There are also other realms where it’s important to show your support if you consider yourself an ally. Over the last few years, the rights of LGBTQ Americans have become a target. To date, 19 states have banned standard of care treatments for trans youth, and several of these states have made it a felony to follow society guidelines and provide care that improves survival. Following this, several states have now banned or severely restricted access to care for trans adults as well. This doesn’t include the other numerous legislative attacks—e.g., now, if I have a layover in a Florida airport and have to use the restroom, I would face criminal charges for using the restroom that matches my gender. As physicians, we need to stand up for what is best for our patients and work against the infringements blocking standard of care treatments which are known to decrease mortality. If we start allowing the legislatures to ban life-saving treatments just because someone belongs to a minority, where do we draw the line?
Have you ever considered:
- Asking each of your colleagues and trainees what their pronouns are?

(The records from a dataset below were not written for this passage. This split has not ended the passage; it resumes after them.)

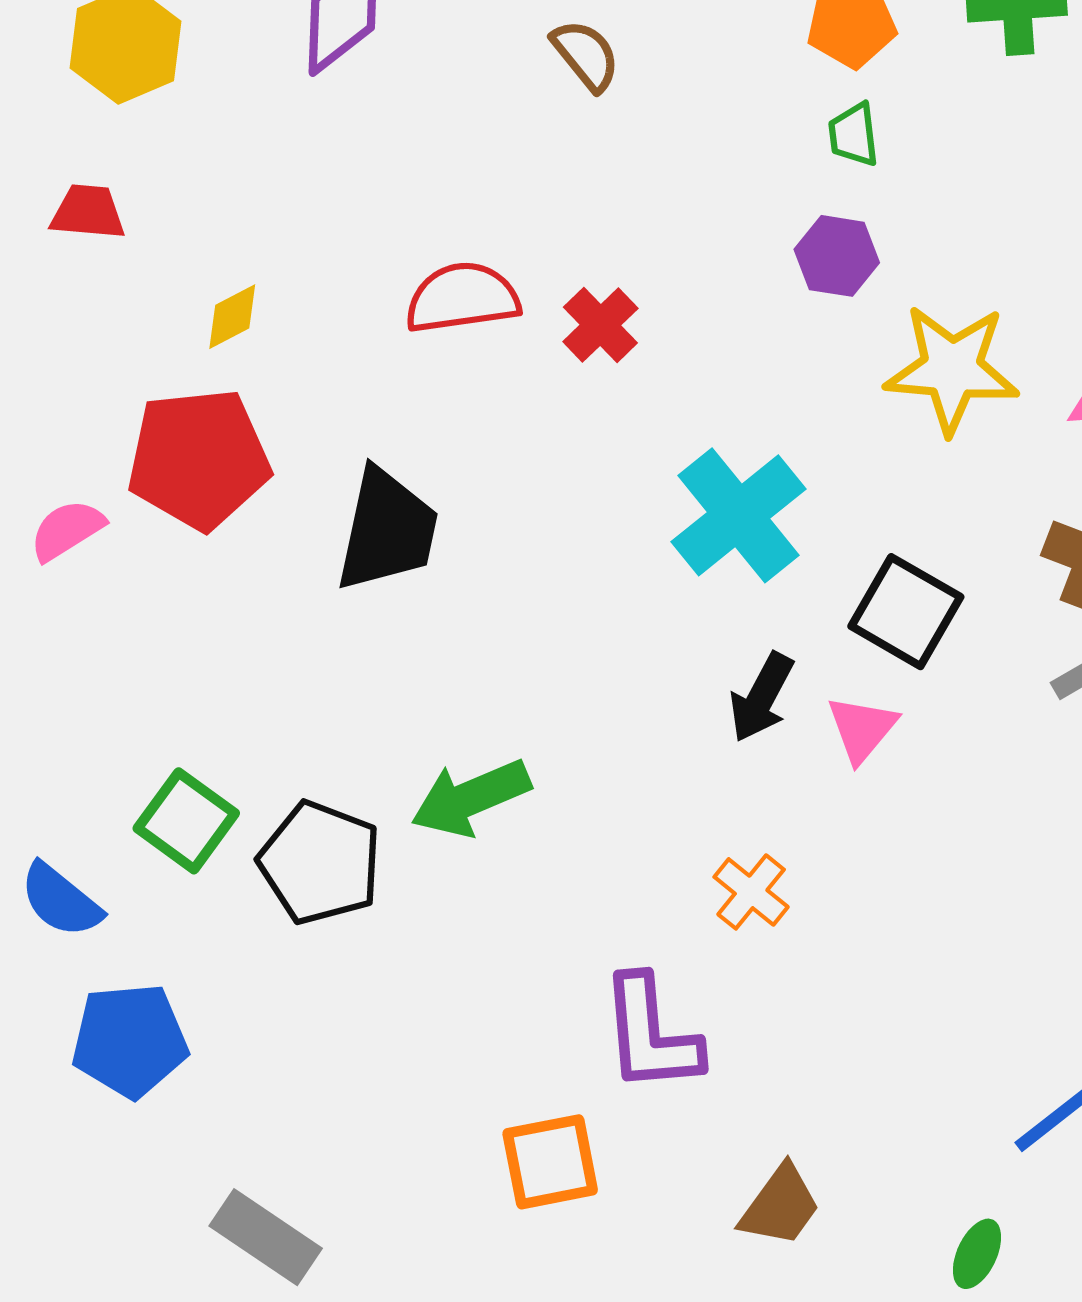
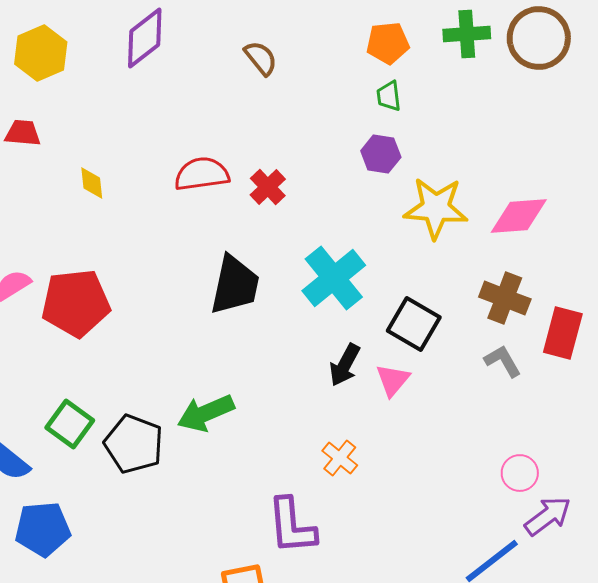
yellow diamond: (232, 317) -> (92, 183), turned -68
red pentagon: (199, 459) -> (76, 303), moved
black trapezoid: (387, 530) -> (235, 285), moved

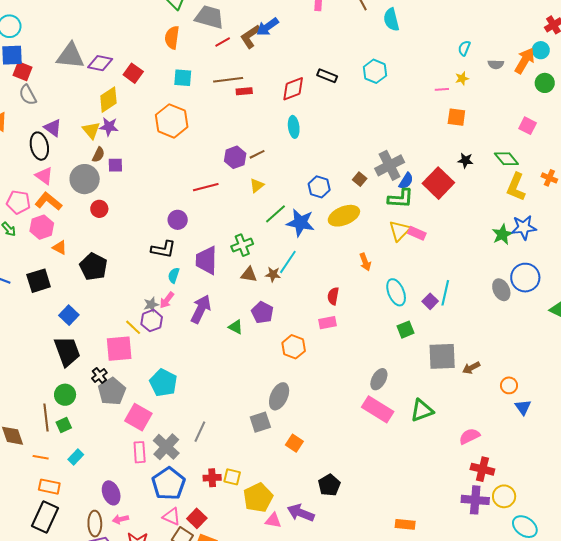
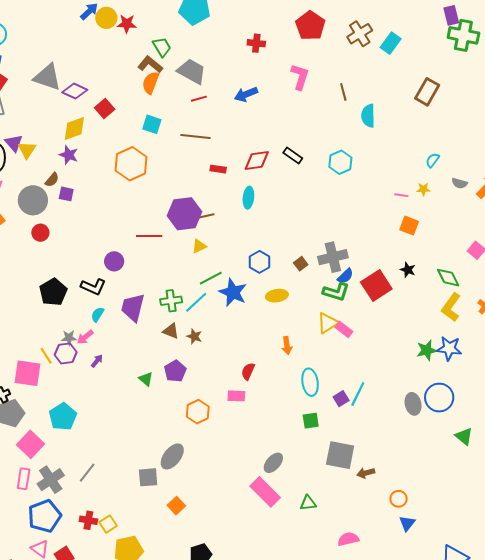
brown L-shape: (250, 36) -> (150, 64), moved, turned 60
red rectangle: (244, 91) -> (218, 169), moved
yellow triangle: (91, 130) -> (27, 150), moved
purple hexagon: (235, 157) -> (185, 214), size x1.5
yellow ellipse: (344, 216) -> (277, 296), size x0.7
cyan line: (288, 262) -> (196, 302), moved
black pentagon: (94, 267) -> (53, 292), moved
purple arrow: (201, 309) -> (97, 361), moved, size x0.5
green triangle: (422, 410) -> (308, 503), size x0.7
yellow square: (232, 477) -> (108, 524), turned 30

- That it is difficult for others to “just correct” you if you use a wrong name or pronouns, especially if you are in a role of authority?
- Correcting your colleagues when they misgender a patient or colleague? Being an ally is more important than you can imagine.
- That learning a transitioning colleague’s first name and pronouns shouldn’t be any harder than adjusting to the name change of a colleague who got married or divorced?
- That some of your colleagues might face criminal charges for using the restroom matching their gender?